Migrated from eDJGroupInc.com. Author: Greg Buckles. Published: 2011-07-06 04:21:46Format, images and links may no longer function correctly. When a major eDiscovery controversy breaks out, the eDJ team usually gets on a call to discuss and designate who should take the lead in response. Barry Murphy did a great job going to the source on the Recommind predictive coding patent announcement. I also enjoyed Herb Roitblat’s analysis of the patent content. At first, I did not figure that I had anything to add that had not been covered. Numerous ongoing discussions with clients, sponsors and contemporaries made me realize that I did have two cents to toss into the whirlwind. Designing and consulting for software companies got me in the habit of digging into the use of open source and potentially patented technologies. I know of many patents held by early innovators that have never been enforced on the market.
Many years back, I spoke with Skip Walter, founding CEO /CTO for Attenex (now owned by FTI), about all of the patents that he had filed. At the time, he felt that the potential business impact of trying to be offensive with a patent was not worth the potential loss of partnering opportunities or the opening up of counter-infringement actions.
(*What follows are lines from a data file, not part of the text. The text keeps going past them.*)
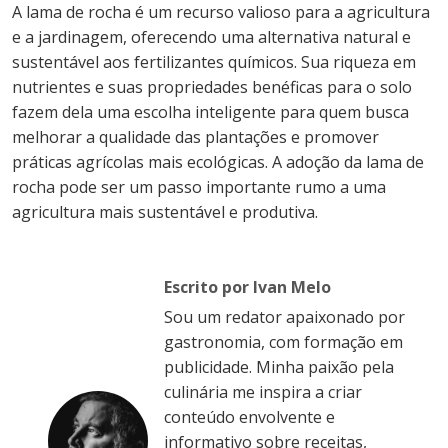
A lama de rocha é um recurso valioso para a agricultura
e a jardinagem, oferecendo uma alternativa natural e
sustentável aos fertilizantes químicos. Sua riqueza em
nutrientes e suas propriedades benéficas para o solo
fazem dela uma escolha inteligente para quem busca
melhorar a qualidade das plantações e promover
práticas agrícolas mais ecológicas. A adoção da lama de
rocha pode ser um passo importante rumo a uma
agricultura mais sustentável e produtiva.
Escrito por Ivan Melo
Sou um redator apaixonado por
gastronomia, com formação em
publicidade. Minha paixão pela
culinária me inspira a criar
conteúdo envolvente e
informativo sobre receitas,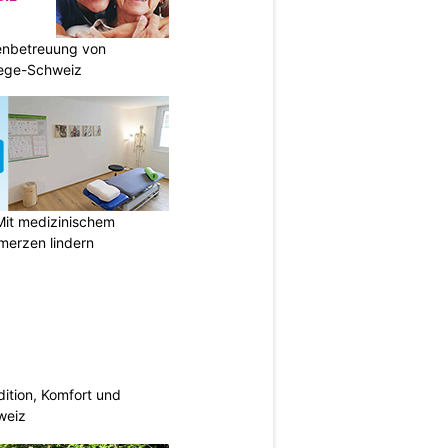
enbetreuung von
lege-Schweiz
Mit medizinischem
merzen lindern
dition, Komfort und
weiz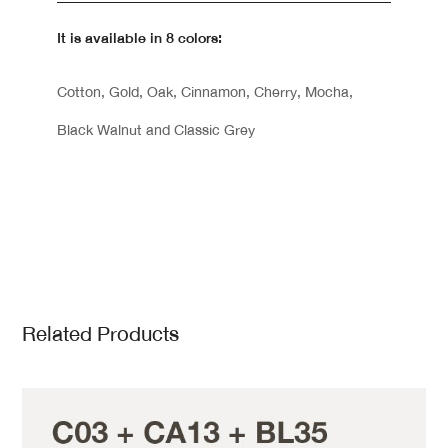
It is available in 8 colors:
Cotton, Gold, Oak, Cinnamon, Cherry, Mocha,
Black Walnut and Classic Grey
Related Products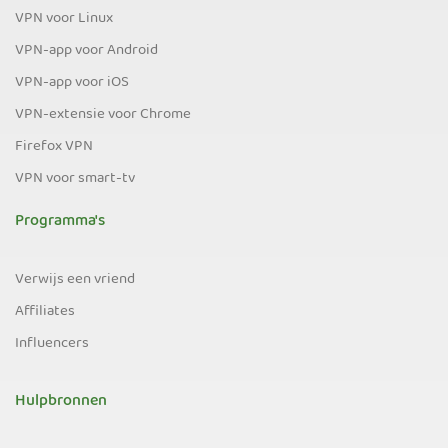
VPN voor Linux
VPN-app voor Android
VPN-app voor iOS
VPN-extensie voor Chrome
Firefox VPN
VPN voor smart-tv
Programma's
Verwijs een vriend
Affiliates
Influencers
Hulpbronnen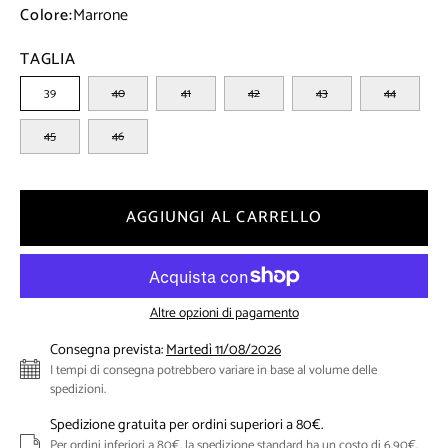
Colore:
Marrone
TAGLIA
39
40
41
42
43
44
45
46
AGGIUNGI AL CARRELLO
Altre opzioni di pagamento
Consegna prevista:
Martedì 11/08/2026
I tempi di consegna potrebbero variare in base al volume delle
spedizioni.
Spedizione gratuita per ordini superiori a 80€.
Per ordini inferiori a 80€, la spedizione standard ha un costo di 6,90€.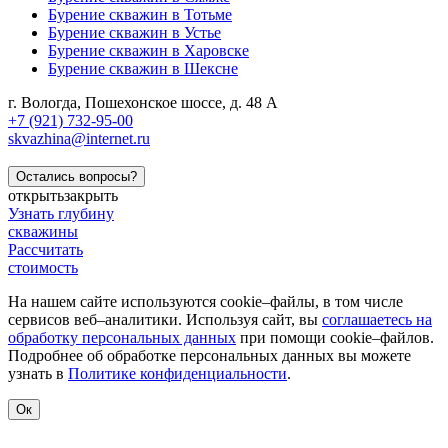
Бурение скважин в Тотьме
Бурение скважин в Устье
Бурение скважин в Харовске
Бурение скважин в Шексне
г. Вологда
,
Пошехонское шоссе, д. 48 А
+7 (921) 732-95-00
skvazhina@internet.ru
Остались вопросы?
открыть
закрыть
Узнать глубину
скважины
Рассчитать
стоимость
На нашем сайте используются cookie–файлы, в том числе
сервисов веб–аналитики. Используя сайт, вы
соглашаетесь на
обработку персональных данных
при помощи cookie–файлов.
Подробнее об обработке персональных данных вы можете
узнать в
Политике конфиденциальности
.
Ок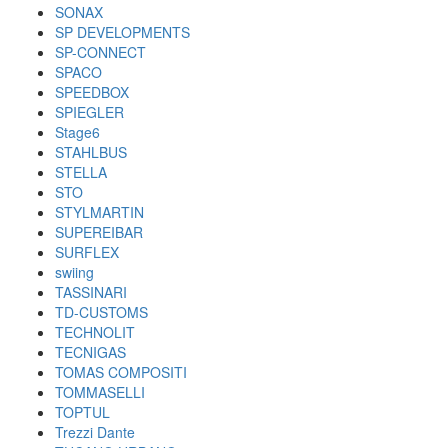
SONAX
SP DEVELOPMENTS
SP-CONNECT
SPACO
SPEEDBOX
SPIEGLER
Stage6
STAHLBUS
STELLA
STO
STYLMARTIN
SUPEREIBAR
SURFLEX
swiing
TASSINARI
TD-CUSTOMS
TECHNOLIT
TECNIGAS
TOMAS COMPOSITI
TOMMASELLI
TOPTUL
Trezzi Dante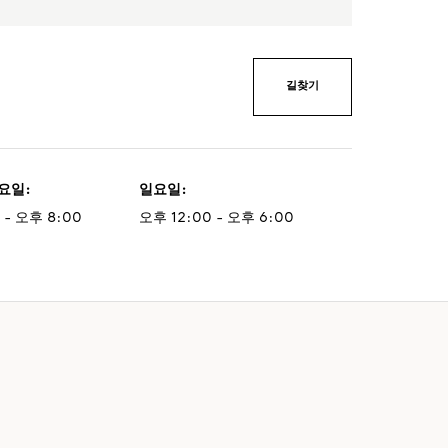
길찾기
토요일
:
일요일
:
 - 오후 8:00
오후 12:00 - 오후 6:00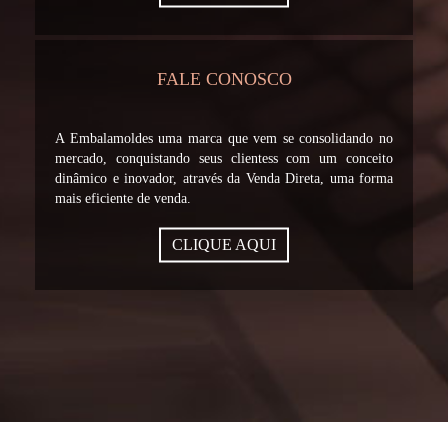
FALE CONOSCO
A Embalamoldes uma marca que vem se consolidando no
mercado, conquistando seus clientess com um conceito
dinâmico e inovador, através da Venda Direta, uma forma
mais eficiente de venda.
CLIQUE AQUI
I agreed at the time and still feel that trademarks and patents are good defensive mechanisms to stop a competitor from purposefully infringing on your brand or copying your proprietary innovations. Skip now favors patent risk solutions like RPX, Rational Patent, that use alternative strategies to manage the risk of patent litigation.
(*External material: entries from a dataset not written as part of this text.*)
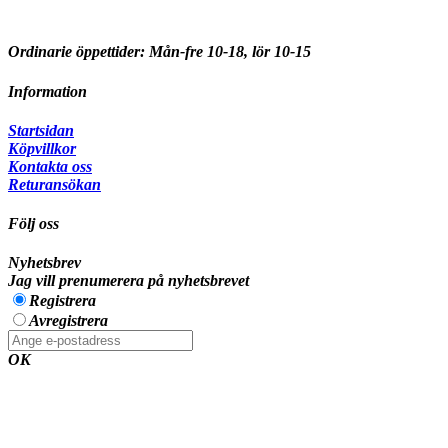
Ordinarie öppettider: Mån-fre 10-18, lör 10-15
Information
Startsidan
Köpvillkor
Kontakta oss
Returansökan
Följ oss
Nyhetsbrev
Jag vill prenumerera på nyhetsbrevet
Registrera
Avregistrera
OK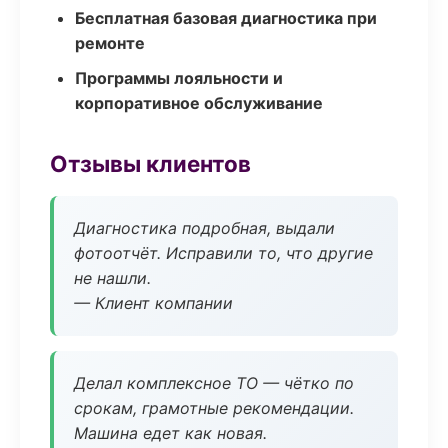
Бесплатная базовая диагностика при
ремонте
Программы лояльности и
корпоративное обслуживание
Отзывы клиентов
Диагностика подробная, выдали
фотоотчёт. Исправили то, что другие
не нашли.
— Клиент компании
Делал комплексное ТО — чётко по
срокам, грамотные рекомендации.
Машина едет как новая.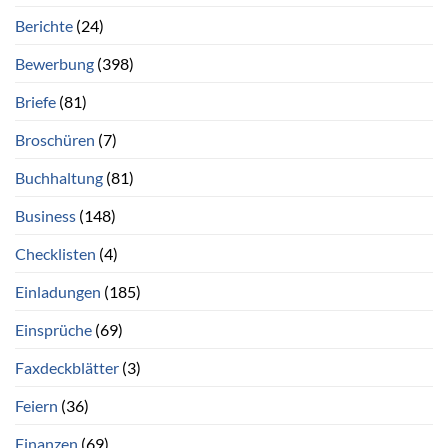
Berichte
(24)
Bewerbung
(398)
Briefe
(81)
Broschüren
(7)
Buchhaltung
(81)
Business
(148)
Checklisten
(4)
Einladungen
(185)
Einsprüche
(69)
Faxdeckblätter
(3)
Feiern
(36)
Finanzen
(69)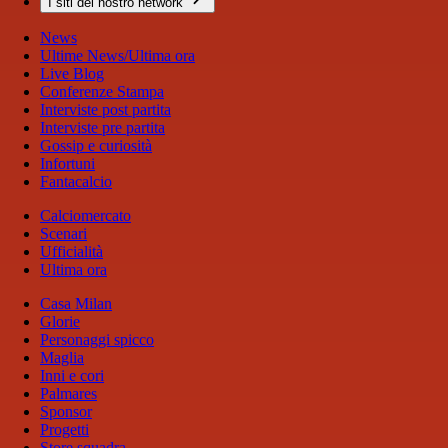
I siti del nostro network
News
Ultime News/Ultima ora
Live Blog
Conferenze Stampa
Interviste post partita
Interviste pre partita
Gossip e curiosità
Infortuni
Fantacalcio
Calciomercato
Scenari
Ufficialità
Ultima ora
Casa Milan
Glorie
Personaggi spicco
Maglia
Inni e cori
Palmares
Sponsor
Progetti
Store squadra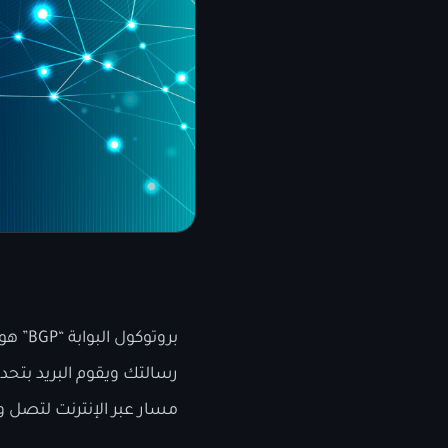
بروتو
رسالتك ويقوم البريد بتحد
مسار عبر الإنترنت لتصل و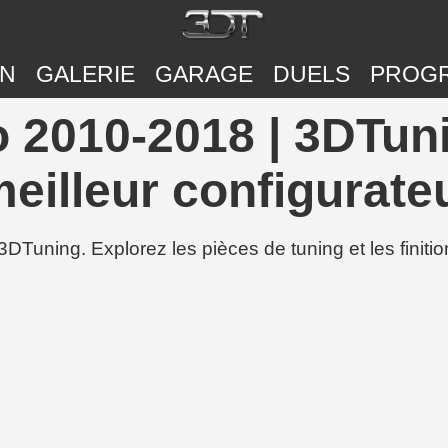
ON
GALERIE
GARAGE
DUELS
PROG
 2010-2018 | 3DTuni
eilleur configurateu
3DTuning. Explorez les pièces de tuning et les finit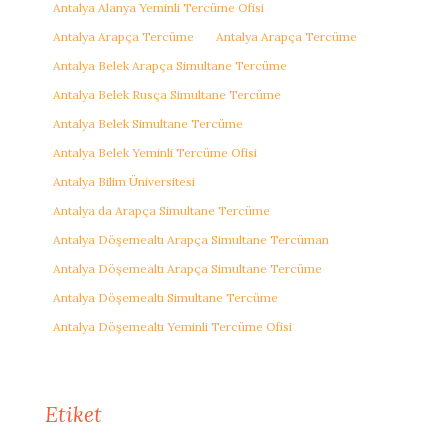
Antalya Alanya Yeminli Tercüme Ofisi
Antalya Arapça Tercüme
Antalya Arapça Tercüme
Antalya Belek Arapça Simultane Tercüme
Antalya Belek Rusça Simultane Tercüme
Antalya Belek Simultane Tercüme
Antalya Belek Yeminli Tercüme Ofisi
Antalya Bilim Üniversitesi
Antalya da Arapça Simultane Tercüme
Antalya Döşemealtı Arapça Simultane Tercüman
Antalya Döşemealtı Arapça Simultane Tercüme
Antalya Döşemealtı Simultane Tercüme
Antalya Döşemealtı Yeminli Tercüme Ofisi
Etiket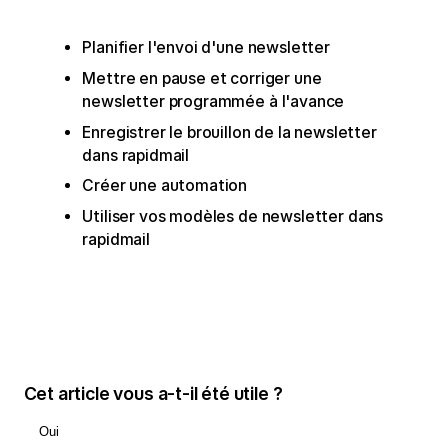
Planifier l'envoi d'une newsletter
Mettre en pause et corriger une
newsletter programmée à l'avance
Enregistrer le brouillon de la newsletter
dans rapidmail
Créer une automation
Utiliser vos modèles de newsletter dans
rapidmail
Cet article vous a-t-il été utile ?
Oui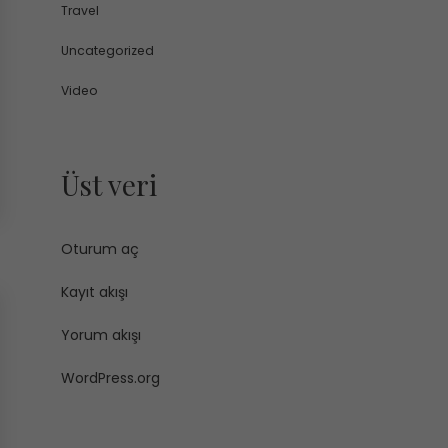
Travel
Uncategorized
Video
Üst veri
Oturum aç
Kayıt akışı
Yorum akışı
WordPress.org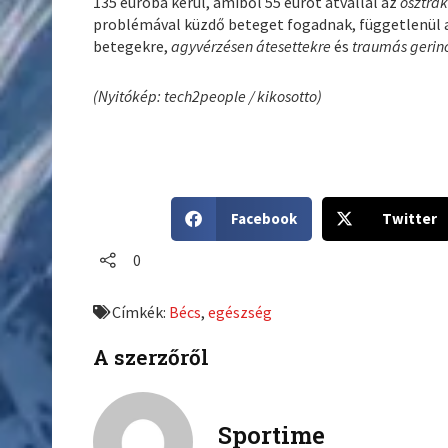
135 euróba kerül, amiből 55 eurót átvállal az
osztrá
problémával küzdő beteget fogadnak, függetlenül a
betegekre,
agyvérzésen átesettekre
és
traumás gerin
(Nyitókép: tech2people / kikosotto)
S
S
Facebook
Twitter
h
h
a
a
0
r
r
e
e
Címkék:
Bécs
,
egészség
o
o
n
n
A szerzőről
f
t
a
w
c
i
Sportime
e
t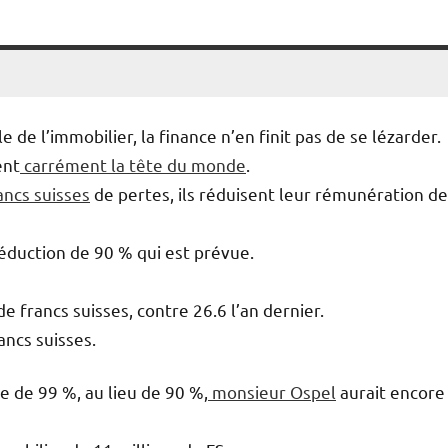
 de l’immobilier, la finance n’en finit pas de se lézarder.
ent
carrément la tête du monde
.
ancs suisses
de pertes, ils réduisent leur rémunération d
 réduction de 90 % qui est prévue.
 francs suisses, contre 26.6 l’an dernier.
ancs suisses.
 de 99 %, au lieu de 90 %,
monsieur Ospel
aurait encore 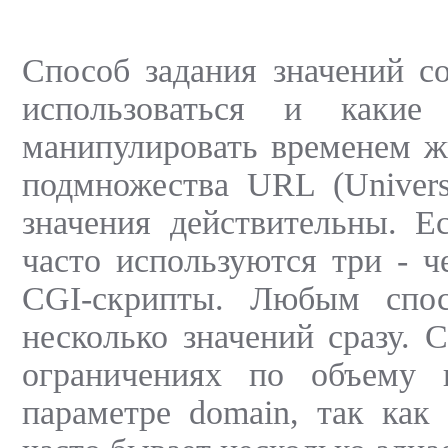
Способ задания значений co
использоваться и каки
манипулировать временем ж
подмножества URL (Univers
значения действительны. Е
часто используются три - 
CGI-скрипты. Любым спос
несколько значений сразу. 
ограничениях по объему 
параметре domain, так как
The problem is that everyone in the review market is attempting to conquer the same digital mountains, each with their own combination of technology and work process. That makes understanding what is ‘innovation’ and what is actually ‘prior art’ fairly challenging to developers and to potential customers alike. There are many different approaches to predictive coding, iterative machine training or whatever you want to call it. I agree with Barry that this could expose some providers ‘black box’ solutions to public inspection and even lead to increased clarity in the marketplace. In the meantime, I feel that Recommind’s aggressive stance may make parties hesitate to try out any predictive coding solution. Review timelines are tight and the stakes are high. Who wants to bet on a new technology when there is even the slightest chance that an Intellectual Property (IP) case might lock you out of your review platform in the middle of a case? Is this actually likely to occur? Probably not, but can you really take that chance with your client’s case?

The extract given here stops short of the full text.